● TASK MATERIAL:
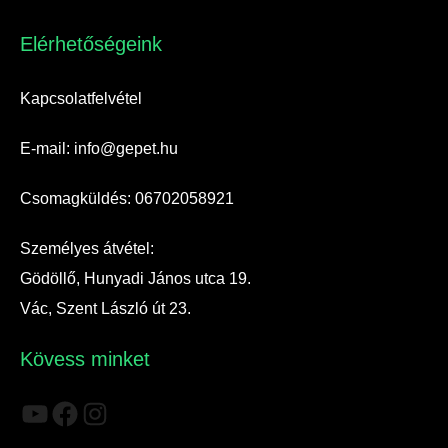
Elérhetőségeink​
Kapcsolatfelvétel
E-mail: info@gepet.hu
Csomagküldés: 06702058921
Személyes átvétel:
Gödöllő, Hunyadi János utca 19.
Vác, Szent László út 23.
Kövess minket
YouTube
Facebook
Instagram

● WHAT THE TASK ASKS:
An exact reproduction of the data above is required, with every picture removed.

● WRITTEN RESPONSE:
Elérhetőségeink​
Kapcsolatfelvétel
E-mail: info@gepet.hu
Csomagküldés: 06702058921
Személyes átvétel:
Gödöllő, Hunyadi János utca 19.
Vác, Szent László út 23.
Kövess minket
YouTube
Facebook
Instagram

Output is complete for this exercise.